This evening’s Grandview Woodland Area Council meeting concerned a Motion approved by City Council last year (https://council.vancouver.ca/20210519/documents/pspc20210519min.pdf, page 18) to “develop a vision for Commercial Drive as a complete street”, with a focus on walking.
We were supposed to have both Paul Storer, Transportation Director, and Lon LaClaire, general manager engineering, from the City to share their thoughts, but LaClaire could not attend, and Storer was only available for 45 minutes. However, between statements by Nick Pogor of the BIA and Storer, a very good turnout of local residents asked a significant number of relevant questions.

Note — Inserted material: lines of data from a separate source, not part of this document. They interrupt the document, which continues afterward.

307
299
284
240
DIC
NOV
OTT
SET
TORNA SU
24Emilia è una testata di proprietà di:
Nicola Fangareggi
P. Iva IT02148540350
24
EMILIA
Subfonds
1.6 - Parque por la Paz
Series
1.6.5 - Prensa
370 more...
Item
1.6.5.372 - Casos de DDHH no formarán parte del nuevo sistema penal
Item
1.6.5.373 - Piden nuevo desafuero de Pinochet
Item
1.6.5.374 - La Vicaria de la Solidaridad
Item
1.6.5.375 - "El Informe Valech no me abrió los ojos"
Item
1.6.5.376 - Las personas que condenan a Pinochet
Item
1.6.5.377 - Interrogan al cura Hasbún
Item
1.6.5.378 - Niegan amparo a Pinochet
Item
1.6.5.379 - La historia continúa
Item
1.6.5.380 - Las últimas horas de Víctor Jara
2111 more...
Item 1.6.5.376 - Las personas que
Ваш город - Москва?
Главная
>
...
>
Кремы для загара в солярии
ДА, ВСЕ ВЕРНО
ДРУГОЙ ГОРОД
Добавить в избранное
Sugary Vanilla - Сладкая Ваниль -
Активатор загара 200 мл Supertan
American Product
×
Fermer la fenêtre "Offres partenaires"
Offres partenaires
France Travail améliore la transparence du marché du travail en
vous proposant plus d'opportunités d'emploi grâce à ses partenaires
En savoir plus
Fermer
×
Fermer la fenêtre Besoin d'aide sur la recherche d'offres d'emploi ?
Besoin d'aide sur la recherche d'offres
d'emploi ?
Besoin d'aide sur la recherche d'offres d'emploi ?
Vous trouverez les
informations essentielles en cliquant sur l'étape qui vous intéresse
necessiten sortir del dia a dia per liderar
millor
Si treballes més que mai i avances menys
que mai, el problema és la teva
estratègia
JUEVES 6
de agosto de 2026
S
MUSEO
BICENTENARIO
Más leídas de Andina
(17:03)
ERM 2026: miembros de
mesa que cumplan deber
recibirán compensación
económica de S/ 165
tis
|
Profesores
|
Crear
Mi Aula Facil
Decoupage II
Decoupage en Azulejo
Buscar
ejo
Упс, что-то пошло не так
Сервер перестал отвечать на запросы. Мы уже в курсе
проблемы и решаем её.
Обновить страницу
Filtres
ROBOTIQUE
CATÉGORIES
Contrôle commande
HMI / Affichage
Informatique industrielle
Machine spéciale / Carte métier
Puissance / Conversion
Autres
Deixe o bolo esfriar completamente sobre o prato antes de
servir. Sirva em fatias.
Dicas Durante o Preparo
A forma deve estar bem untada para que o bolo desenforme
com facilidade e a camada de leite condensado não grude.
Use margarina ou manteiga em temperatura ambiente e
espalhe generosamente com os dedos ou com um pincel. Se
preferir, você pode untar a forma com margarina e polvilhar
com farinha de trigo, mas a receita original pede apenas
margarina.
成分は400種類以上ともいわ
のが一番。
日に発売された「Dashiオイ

Paul Storer made clear that the initiative for this development came from the BIA. He noted that there was no grand plan or capital budget to change the Drive, but they were looking at “practical interventions” that could be accomplished in the next few years. These include experimenting with bus bulges on the Drive south of First, eventually losing one lane of traffic in each direction which would be replaced with a wider sidewalk, and improving parking on the Drive.
Nick Pogor of the BIA noted that several changes being contemplated (Britannia, Safeway, traffic calming) are in fact parts of other City initiatives rather than the Pedestrian First motion. He noted that new bike locks will be available in July and praised the new garbage cans that were part of “branding” the Drive. He also mentioned there are dreams of bringing light rail to the Drive at some point in the future.
Several residents were concerned that changes in traffic patterns on the Drive would inevitably result in larger traffic flows through the smaller neighbourhood streets. One suggestion from a resident was to block 3rd Avenue west of the Drive to reduce short cutting. Storer agreed that short cutting was taking place and was something they were concerned about. This is a problem in a number of districts, and they are currently trying to look at traffic calming initiatives in one or two neighbourhoods each year.
Another resident complained about the lack of way-finding signs in the neighbourhood, and she sought more animation to encourage more visitors.
A number of residents complained that the current Britannia Renewal process planned to have Brit’s entrance on Venables rather than the Drive. There was also some surprise to discover that the City’s senior Transportation Director had little or no connection with such a major re-development as Britannia. This led a couple of residents to wax lyrical about the lack of connection between the multitude of conflicting City plans.
As it became clear that a reduction in traffic (both flow and speed) was a consideration in this “pedestrian first” concept, one resident stated that she needed her car to shop on the Drive and she thought the sidewalks were plenty wide enough. Storer noted a City survey that showed almost 80% of shoppers on the Drive walked or took transit.
Several residents discussed improvements that are needed in the provision of bike lanes around the Drive, including the provision of more bike parking between parking meters. Others mentioned better rain awnings.
One interesting idea put forward by a resident was for a “mobility lane.” I assume that is part of the sidewalk and I certainly support it. On the same tack, several residents (including me) called for there to be sitting benches on each block.
Steve Bohus of GWAC and CityHallWatch requested that future design discussions take advantage of technology and be more open and transparent, and thus accessible to residents.
A number of us pointed out that the BIA had not approached what we consider the main stakeholder — the 30,000 residents — before presenting their ideas to City Council. Whether they will bother in the future we will see, though history does not suggest a positive outcome.